From: Sergey Fedorov <serge.fdrv@gmail.com>
To: "Emilio G. Cota" <cota@braap.org>,
QEMU Developers <qemu-devel@nongnu.org>,
MTTCG Devel <mttcg@listserver.greensocs.com>
Cc: "Alex Bennée" <alex.bennee@linaro.org>,
"Paolo Bonzini" <pbonzini@redhat.com>,
"Richard Henderson" <rth@twiddle.net>
Subject: Re: [Qemu-devel] [PATCH v6 08/15] qdist: add module to represent frequency distributions of data
Date: Sat, 28 May 2016 21:15:06 +0300 [thread overview]
Message-ID: <5749E02A.3080909@gmail.com> (raw)
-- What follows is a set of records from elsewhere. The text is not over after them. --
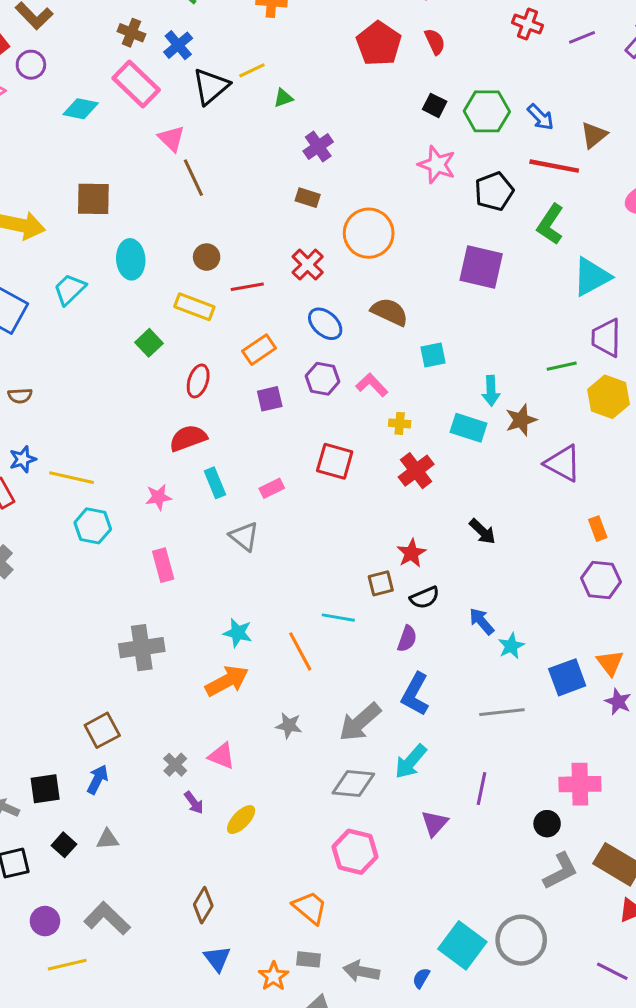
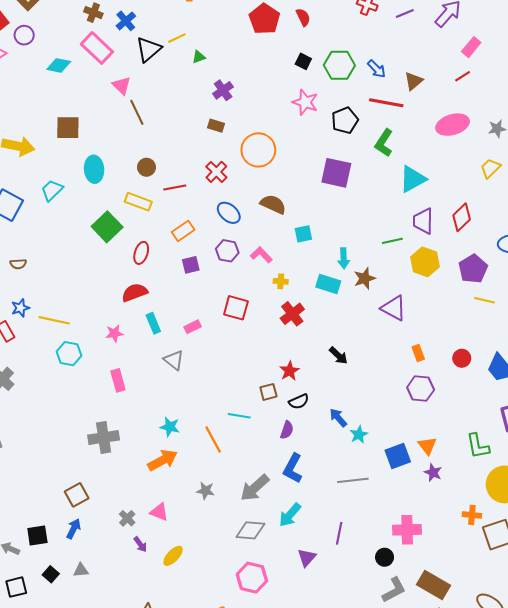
green square: (149, 343) -> (107, 227), size x1.6

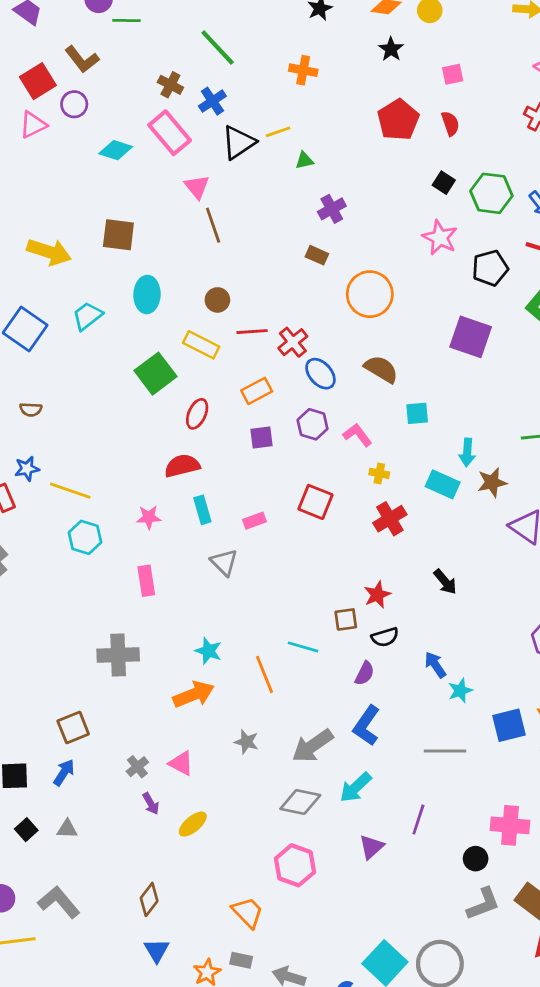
red cross: (216, 172) -> (293, 342), moved

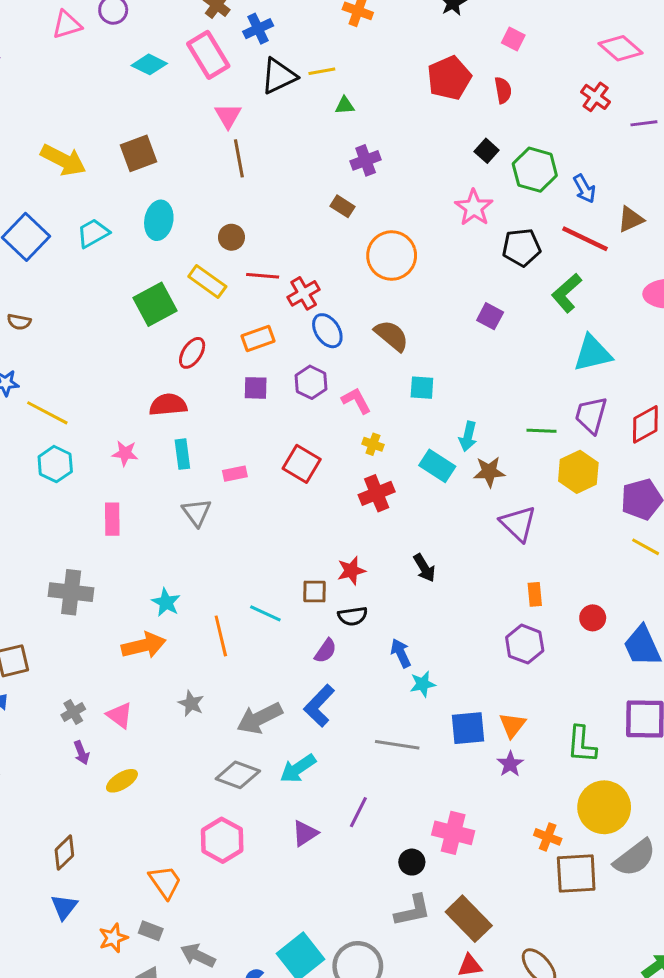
pink square: (453, 74) -> (513, 39), turned 30
brown square: (118, 235) -> (139, 153), turned -36
purple square: (471, 337) -> (490, 316), size x0.6

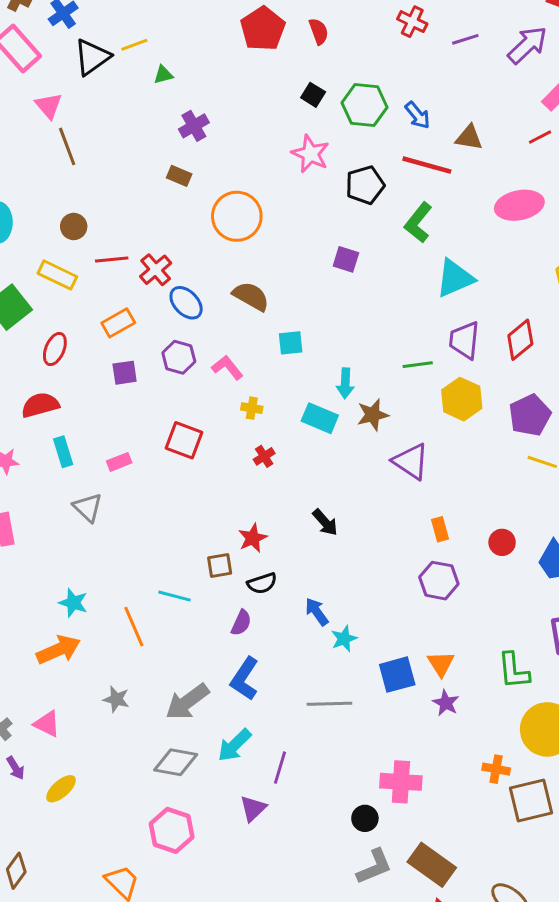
brown triangle: (631, 219) -> (469, 138), turned 44
red cross: (377, 493) -> (264, 456), size x0.6
purple line: (358, 812) -> (280, 768), moved

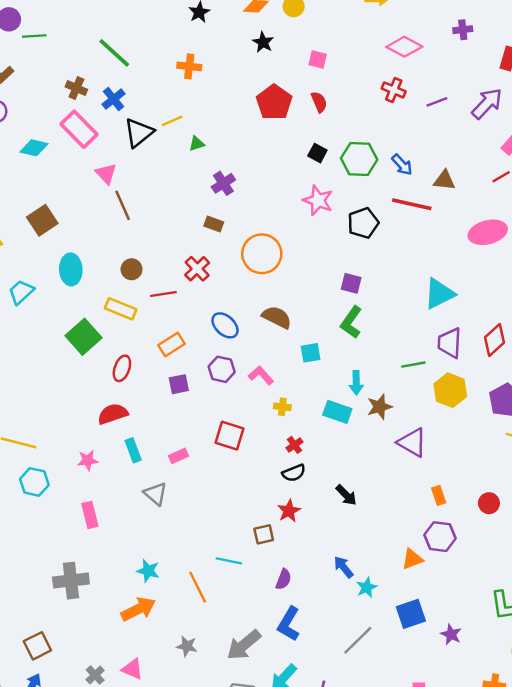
green L-shape: (418, 223) -> (351, 322), moved
red cross: (156, 270) -> (197, 269), moved
black semicircle: (262, 583) -> (294, 473), moved
orange triangle: (441, 664) -> (412, 559), moved, turned 45
gray line: (329, 704) -> (358, 640), turned -40

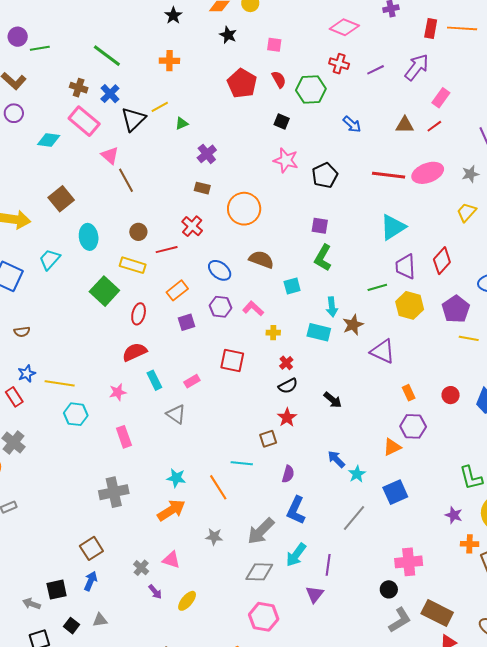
green hexagon: (359, 159) -> (311, 89), moved
brown triangle: (444, 180) -> (405, 125), moved
red line: (412, 204) -> (389, 175), moved
purple star: (451, 634) -> (454, 515), moved

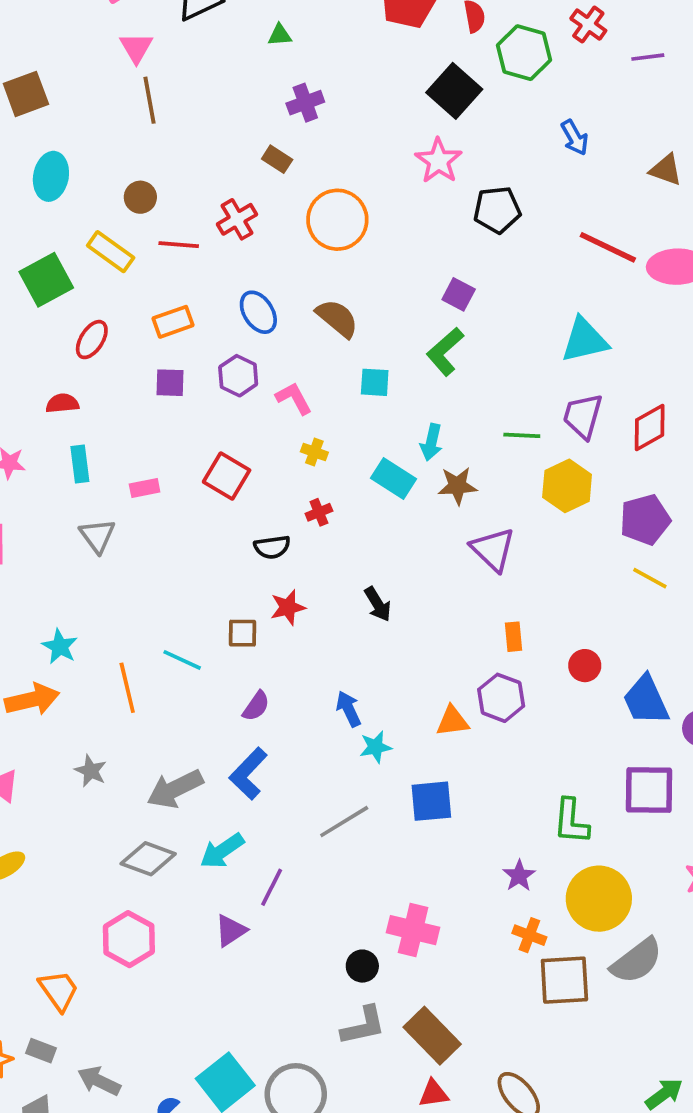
black square: (282, 122) -> (454, 91), size x1.8
red semicircle: (135, 352) -> (62, 403), size x0.7
black semicircle: (288, 386) -> (272, 547), moved

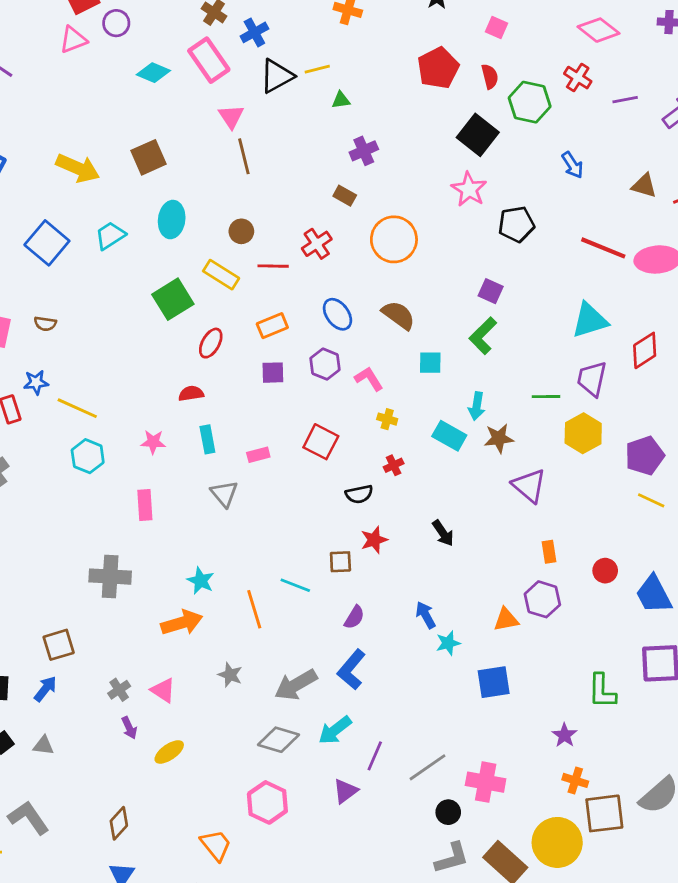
red diamond: (650, 427) -> (645, 350), moved
gray line: (344, 822) -> (428, 767), moved
yellow circle: (599, 899) -> (557, 842), moved

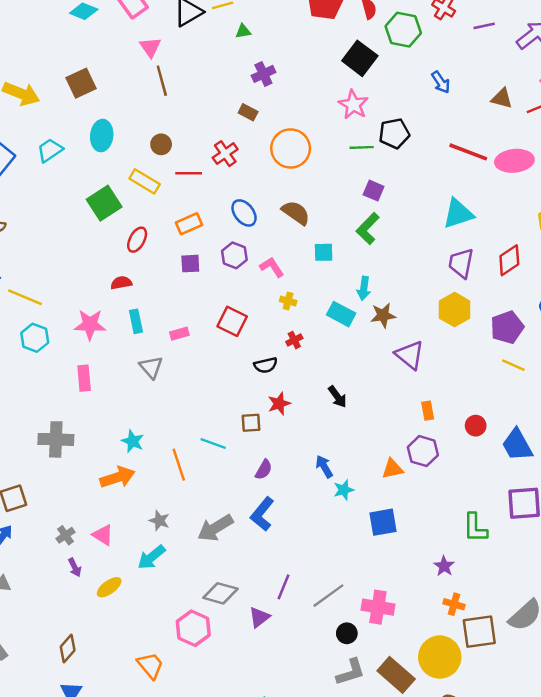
red diamond: (645, 350) -> (509, 260), moved
green line: (546, 397) -> (362, 147), moved
pink star: (153, 442) -> (90, 325), size x1.5
cyan arrow: (335, 730) -> (151, 557), moved
gray diamond: (278, 740) -> (220, 593), moved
In-Reply-To: <1464138802-23503-9-git-send-email-cota@braap.org>
On 25/05/16 04:13, Emilio G. Cota wrote:
> diff --git a/util/qdist.c b/util/qdist.c
> new file mode 100644
> index 0000000..3343640
> --- /dev/null
> +++ b/util/qdist.c
> @@ -0,0 +1,386 @@
(snip)
> +
> +void qdist_add(struct qdist *dist, double x, long count)
> +{
> + struct qdist_entry *entry = NULL;
> +
> + if (dist->entries) {
> + struct qdist_entry e;
> +
> + e.x = x;
> + entry = bsearch(&e, dist->entries, dist->n, sizeof(e), qdist_cmp);
> + }
> +
> + if (entry) {
> + entry->count += count;
> + return;
> + }
> +
> + dist->entries = g_realloc(dist->entries,
> + sizeof(*dist->entries) * (dist->n + 1));
Repeated doubling?
> + dist->n++;
> + entry = &dist->entries[dist->n - 1];
What if we combine the above two lines:
entry = &dist->entries[dist->n++];
or just reverse them:
entry = &dist->entries[dist->n];
dist->n++;
> + entry->x = x;
> + entry->count = count;
> + qsort(dist->entries, dist->n, sizeof(*entry), qdist_cmp);
> +}
> +
(snip)
> +static char *qdist_pr_internal(const struct qdist *dist)
> +{
> + double min, max, step;
> + GString *s = g_string_new("");
> + size_t i;
> +
> + /* if only one entry, its printout will be either full or empty */
> + if (dist->n == 1) {
> + if (dist->entries[0].count) {
> + g_string_append_unichar(s, qdist_blocks[QDIST_NR_BLOCK_CODES - 1]);
> + } else {
> + g_string_append_c(s, ' ');
> + }
> + goto out;
> + }
> +
> + /* get min and max counts */
> + min = dist->entries[0].count;
> + max = min;
> + for (i = 0; i < dist->n; i++) {
> + struct qdist_entry *e = &dist->entries[i];
> +
> + if (e->count < min) {
> + min = e->count;
> + }
> + if (e->count > max) {
> + max = e->count;
> + }
> + }
> +
> + /* floor((count - min) * step) will give us the block index */
> + step = (QDIST_NR_BLOCK_CODES - 1) / (max - min);
> +
> + for (i = 0; i < dist->n; i++) {
> + struct qdist_entry *e = &dist->entries[i];
> + int index;
> +
> + /* make an exception with 0; instead of using block[0], print a space */
> + if (e->count) {
> + index = (int)((e->count - min) * step);
So "e->count == min" gives us one eighth block instead of just space?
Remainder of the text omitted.